(Downtown Monroe) |
Former USC philosopher Dallas Willard writes:
"There is a certain logical exclusiveness built into knowledge as such, and it must be respected... This is due to the fact that knowledge (not mere belief, commitment, sentiment, or tradition) involves truth. Truth by its very nature is exclusive in the following sense. If any belief is true, that by itself excludes the truth of any belief contrary or contradictory to it. And this “exclusion” is not a matter of what anyone wants or hopes to be true or false. For example, if “Sue’s dress is red” is true, then “Sue’s dress is white” and “Sue’s dress is not red” are false. It does not matter what anyone may think or want. It is simply a matter of the objective logical relations between the beliefs (or statements or “propositions”) involved."
- Dallas Willard, Knowing Christ Today: Why We Can Trust Spiritual Knowledge, pp. 170-171
Truth marginalizes. Truth excludes.
You have a worldview, a set of beliefs through which you interpret reality and experience. Your worldview excludes masses of people.
Here is an example.
When I was speaking in India, the hotel I stayed in had an altar in the lobby. Every morning a young Hindu priest, dressed in a white skirt, lit incense sticks on the altar, and offered prayers to the god of the hotel. This scene can be captured in the following statements:
1. There is a god who watches over the hotel.
2. Appeasing this god with the burning of incense and other sacrifices helps ensure that the hotel will succeed financially.
3. Uttering prayers of worship to this god increases the probability that the god will show favor towards the hotel.
4. To not perform #s 1 and 2 may cause the god of the hotel to be angry, and bring harm or disaster to it.

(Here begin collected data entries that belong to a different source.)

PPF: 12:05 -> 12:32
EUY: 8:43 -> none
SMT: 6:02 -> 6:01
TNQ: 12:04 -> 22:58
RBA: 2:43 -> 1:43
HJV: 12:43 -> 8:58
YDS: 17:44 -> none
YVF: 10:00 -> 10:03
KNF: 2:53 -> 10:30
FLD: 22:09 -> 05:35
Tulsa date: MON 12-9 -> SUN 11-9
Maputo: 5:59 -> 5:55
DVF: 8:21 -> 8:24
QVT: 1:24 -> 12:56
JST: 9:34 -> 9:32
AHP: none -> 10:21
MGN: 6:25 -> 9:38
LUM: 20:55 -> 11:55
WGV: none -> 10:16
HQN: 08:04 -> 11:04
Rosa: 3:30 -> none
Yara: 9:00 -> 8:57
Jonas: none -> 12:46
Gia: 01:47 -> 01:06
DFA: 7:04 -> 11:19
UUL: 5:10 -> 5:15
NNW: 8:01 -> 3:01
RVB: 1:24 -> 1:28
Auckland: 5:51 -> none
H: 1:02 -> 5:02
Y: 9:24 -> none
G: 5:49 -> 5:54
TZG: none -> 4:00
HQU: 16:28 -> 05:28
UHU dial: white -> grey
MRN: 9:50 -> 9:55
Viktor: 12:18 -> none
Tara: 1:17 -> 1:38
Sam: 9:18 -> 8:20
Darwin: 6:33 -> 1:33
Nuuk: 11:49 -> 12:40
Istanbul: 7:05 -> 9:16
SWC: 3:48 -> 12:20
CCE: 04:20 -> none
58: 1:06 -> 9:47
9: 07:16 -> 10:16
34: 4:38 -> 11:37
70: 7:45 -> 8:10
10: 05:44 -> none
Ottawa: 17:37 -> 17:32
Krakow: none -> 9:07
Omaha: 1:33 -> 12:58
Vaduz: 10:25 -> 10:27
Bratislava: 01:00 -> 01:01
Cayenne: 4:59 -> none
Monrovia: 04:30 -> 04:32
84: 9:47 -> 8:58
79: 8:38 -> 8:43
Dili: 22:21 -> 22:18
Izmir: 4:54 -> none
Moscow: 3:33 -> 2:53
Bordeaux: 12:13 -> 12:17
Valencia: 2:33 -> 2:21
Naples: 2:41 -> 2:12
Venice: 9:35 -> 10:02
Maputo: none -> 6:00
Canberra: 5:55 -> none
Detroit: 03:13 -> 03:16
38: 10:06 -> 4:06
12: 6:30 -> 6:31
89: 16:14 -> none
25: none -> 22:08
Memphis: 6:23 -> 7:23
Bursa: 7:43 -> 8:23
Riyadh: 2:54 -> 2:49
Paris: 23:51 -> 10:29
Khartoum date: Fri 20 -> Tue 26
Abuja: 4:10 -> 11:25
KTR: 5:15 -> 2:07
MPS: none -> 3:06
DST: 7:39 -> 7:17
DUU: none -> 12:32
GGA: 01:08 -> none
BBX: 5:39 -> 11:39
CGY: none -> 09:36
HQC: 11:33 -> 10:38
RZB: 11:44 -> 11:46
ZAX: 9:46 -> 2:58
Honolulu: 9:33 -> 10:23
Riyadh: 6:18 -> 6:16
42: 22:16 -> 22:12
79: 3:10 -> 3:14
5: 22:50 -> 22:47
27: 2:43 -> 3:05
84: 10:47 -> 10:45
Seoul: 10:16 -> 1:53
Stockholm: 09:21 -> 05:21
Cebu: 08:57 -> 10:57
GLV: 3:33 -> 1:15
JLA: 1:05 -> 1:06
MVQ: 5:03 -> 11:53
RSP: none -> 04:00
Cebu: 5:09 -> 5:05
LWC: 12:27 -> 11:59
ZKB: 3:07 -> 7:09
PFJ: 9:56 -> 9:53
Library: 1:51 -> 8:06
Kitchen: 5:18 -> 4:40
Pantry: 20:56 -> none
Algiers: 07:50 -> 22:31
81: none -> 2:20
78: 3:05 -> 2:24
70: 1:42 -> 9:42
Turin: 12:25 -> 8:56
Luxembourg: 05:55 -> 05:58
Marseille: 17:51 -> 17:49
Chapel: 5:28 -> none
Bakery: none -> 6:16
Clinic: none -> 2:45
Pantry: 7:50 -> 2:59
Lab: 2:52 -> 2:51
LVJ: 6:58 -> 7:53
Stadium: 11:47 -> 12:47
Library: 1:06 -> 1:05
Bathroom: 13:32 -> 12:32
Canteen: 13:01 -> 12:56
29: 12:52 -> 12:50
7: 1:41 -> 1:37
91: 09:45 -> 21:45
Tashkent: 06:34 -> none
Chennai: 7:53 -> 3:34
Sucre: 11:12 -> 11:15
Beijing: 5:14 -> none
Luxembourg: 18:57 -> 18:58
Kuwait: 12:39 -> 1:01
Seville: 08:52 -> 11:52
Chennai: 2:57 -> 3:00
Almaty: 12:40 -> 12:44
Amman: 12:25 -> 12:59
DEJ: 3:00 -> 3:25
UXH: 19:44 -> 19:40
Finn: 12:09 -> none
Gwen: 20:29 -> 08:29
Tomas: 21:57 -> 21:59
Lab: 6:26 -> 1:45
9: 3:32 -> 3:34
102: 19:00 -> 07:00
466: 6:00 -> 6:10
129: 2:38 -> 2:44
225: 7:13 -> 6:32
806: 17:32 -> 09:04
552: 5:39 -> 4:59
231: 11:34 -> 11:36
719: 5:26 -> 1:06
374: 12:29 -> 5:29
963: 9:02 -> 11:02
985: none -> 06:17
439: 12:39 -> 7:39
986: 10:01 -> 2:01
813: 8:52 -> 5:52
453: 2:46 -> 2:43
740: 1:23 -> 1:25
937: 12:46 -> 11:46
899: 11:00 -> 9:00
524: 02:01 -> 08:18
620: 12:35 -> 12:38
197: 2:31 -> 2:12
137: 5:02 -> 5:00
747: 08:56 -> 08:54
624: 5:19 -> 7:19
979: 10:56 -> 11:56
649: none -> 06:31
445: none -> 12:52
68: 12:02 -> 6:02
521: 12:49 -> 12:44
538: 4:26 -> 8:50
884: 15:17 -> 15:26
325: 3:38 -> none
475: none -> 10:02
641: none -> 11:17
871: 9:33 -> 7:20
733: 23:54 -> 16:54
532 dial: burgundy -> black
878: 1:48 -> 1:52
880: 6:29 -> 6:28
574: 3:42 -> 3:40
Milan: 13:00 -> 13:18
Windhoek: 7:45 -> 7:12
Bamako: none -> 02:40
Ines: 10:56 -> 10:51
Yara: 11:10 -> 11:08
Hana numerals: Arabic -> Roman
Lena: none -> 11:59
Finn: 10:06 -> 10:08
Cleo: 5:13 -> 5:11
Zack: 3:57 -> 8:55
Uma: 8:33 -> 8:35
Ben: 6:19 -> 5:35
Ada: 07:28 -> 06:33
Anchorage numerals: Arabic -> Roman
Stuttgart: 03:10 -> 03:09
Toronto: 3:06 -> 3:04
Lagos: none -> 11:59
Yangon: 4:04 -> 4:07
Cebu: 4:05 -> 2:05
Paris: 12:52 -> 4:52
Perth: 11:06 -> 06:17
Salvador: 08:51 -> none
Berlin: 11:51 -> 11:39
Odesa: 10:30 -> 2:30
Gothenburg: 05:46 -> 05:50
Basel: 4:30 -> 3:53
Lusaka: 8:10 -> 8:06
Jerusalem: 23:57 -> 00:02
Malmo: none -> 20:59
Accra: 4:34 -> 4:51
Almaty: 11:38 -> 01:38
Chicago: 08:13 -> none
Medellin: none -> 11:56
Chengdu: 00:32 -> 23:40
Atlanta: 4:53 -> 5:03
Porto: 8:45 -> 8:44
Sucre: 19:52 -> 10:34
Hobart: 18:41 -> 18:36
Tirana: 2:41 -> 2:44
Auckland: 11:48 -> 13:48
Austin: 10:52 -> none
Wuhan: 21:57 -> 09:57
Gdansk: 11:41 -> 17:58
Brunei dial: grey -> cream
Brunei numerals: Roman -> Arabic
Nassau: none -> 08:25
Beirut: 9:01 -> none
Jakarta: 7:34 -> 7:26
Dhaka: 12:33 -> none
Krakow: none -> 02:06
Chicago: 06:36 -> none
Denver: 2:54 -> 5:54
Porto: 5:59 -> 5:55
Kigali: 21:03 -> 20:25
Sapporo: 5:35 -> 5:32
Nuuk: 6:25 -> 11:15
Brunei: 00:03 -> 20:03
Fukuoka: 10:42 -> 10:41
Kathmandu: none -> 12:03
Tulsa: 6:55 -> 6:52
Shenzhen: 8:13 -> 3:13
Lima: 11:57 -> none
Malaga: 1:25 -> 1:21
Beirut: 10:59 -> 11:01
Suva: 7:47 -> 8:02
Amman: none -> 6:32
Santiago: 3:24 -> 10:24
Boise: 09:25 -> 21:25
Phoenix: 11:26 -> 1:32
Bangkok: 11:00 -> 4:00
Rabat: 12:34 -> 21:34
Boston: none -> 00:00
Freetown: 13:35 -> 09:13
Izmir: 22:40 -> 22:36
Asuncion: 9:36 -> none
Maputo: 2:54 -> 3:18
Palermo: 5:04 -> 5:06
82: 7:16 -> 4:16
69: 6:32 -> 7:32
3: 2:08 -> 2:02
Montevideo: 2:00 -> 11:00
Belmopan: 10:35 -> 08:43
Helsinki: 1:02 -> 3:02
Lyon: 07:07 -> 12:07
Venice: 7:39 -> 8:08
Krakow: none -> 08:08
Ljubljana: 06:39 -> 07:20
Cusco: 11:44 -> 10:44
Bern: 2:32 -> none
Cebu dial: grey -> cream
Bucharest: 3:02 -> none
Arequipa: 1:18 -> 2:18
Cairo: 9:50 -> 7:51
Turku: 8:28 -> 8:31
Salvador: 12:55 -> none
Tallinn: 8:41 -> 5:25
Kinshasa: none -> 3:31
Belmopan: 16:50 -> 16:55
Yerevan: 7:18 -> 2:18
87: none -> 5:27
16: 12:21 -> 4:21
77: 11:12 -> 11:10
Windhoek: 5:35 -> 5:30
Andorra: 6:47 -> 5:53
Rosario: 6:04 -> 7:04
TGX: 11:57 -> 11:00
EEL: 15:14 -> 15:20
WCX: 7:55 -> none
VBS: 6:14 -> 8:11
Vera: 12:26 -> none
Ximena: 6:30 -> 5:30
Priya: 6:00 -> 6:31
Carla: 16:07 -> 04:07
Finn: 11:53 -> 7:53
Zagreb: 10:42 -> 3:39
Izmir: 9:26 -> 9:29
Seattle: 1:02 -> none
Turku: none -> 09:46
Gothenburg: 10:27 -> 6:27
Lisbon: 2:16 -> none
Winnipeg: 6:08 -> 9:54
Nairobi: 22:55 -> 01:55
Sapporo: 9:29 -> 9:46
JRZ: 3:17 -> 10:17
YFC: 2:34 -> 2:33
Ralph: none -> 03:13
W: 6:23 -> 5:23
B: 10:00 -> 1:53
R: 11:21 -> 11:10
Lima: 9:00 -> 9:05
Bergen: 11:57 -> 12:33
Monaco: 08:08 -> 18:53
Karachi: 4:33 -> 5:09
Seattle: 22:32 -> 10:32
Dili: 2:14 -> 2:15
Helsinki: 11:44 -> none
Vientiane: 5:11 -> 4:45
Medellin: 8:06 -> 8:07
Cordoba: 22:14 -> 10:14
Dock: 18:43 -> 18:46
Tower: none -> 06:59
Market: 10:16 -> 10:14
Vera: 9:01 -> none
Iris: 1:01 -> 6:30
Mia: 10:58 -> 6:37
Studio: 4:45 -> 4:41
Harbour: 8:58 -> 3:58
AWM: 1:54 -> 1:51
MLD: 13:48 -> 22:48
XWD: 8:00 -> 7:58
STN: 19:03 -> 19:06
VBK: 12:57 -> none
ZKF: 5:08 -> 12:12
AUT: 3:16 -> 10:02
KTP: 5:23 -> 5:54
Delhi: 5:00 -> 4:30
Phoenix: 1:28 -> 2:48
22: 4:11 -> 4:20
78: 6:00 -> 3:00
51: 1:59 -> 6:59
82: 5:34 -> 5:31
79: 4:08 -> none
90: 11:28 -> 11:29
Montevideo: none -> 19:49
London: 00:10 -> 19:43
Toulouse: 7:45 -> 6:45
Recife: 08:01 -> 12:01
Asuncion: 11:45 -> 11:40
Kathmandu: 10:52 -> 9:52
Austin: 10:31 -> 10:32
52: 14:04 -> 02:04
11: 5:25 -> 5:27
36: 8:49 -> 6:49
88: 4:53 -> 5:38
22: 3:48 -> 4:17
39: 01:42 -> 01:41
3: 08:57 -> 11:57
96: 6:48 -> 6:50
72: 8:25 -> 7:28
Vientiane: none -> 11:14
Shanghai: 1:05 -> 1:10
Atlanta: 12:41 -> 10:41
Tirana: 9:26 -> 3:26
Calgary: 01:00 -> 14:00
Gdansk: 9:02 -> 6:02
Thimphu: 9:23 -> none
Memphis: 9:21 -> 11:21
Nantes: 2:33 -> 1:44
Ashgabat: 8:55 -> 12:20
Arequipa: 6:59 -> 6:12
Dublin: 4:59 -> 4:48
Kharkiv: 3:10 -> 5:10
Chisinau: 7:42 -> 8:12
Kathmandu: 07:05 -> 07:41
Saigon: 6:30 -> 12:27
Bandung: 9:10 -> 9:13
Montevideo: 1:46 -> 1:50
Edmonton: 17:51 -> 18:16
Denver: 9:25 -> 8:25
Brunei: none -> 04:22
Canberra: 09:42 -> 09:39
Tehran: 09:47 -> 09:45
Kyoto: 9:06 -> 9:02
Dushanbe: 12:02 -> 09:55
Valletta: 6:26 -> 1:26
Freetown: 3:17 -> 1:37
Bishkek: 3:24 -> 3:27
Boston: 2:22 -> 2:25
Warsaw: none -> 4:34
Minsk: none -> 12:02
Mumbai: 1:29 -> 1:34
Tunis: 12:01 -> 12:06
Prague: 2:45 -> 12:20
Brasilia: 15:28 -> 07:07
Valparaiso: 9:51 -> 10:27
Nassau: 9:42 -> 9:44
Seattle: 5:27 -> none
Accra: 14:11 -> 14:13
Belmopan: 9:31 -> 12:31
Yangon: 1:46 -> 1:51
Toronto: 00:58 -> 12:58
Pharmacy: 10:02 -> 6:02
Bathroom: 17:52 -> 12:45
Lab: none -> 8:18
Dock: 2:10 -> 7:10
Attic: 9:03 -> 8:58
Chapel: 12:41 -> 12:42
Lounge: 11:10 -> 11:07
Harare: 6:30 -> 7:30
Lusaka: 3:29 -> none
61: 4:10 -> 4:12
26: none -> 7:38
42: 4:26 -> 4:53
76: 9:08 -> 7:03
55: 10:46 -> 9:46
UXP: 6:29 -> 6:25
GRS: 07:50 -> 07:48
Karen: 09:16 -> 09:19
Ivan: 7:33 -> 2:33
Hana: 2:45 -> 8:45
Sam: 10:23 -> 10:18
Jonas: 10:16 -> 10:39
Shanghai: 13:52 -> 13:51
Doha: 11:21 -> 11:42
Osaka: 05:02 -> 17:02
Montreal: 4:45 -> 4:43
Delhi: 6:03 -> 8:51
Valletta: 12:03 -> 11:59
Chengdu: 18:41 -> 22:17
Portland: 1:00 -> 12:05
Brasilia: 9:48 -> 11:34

Take statement 1. If it is true, then I, who think it is false, am wrong. Such is the nature of truth. The Hindu priest knows something I do not. I am logically excluded from such knowledge.
I think statement 1 is false. If I am right, then statements 2-4 are false, since there exists no "god of the hotel" to be appeased.
It is not rude or impolite to talk like this. It is not disrespectful. Marginalization is epistemically unavoidable. Willard writes:
"It is not arrogant and unloving merely to believe that you are right about something and that others are wrong... There have, after all, been many people who were strongly convinced of the rightness of their beliefs, in religious and other matters, without being arrogant and unloving." (Ib., 170)
In embracing the truths of your worldview, you have excluded many. That's just the way truth works.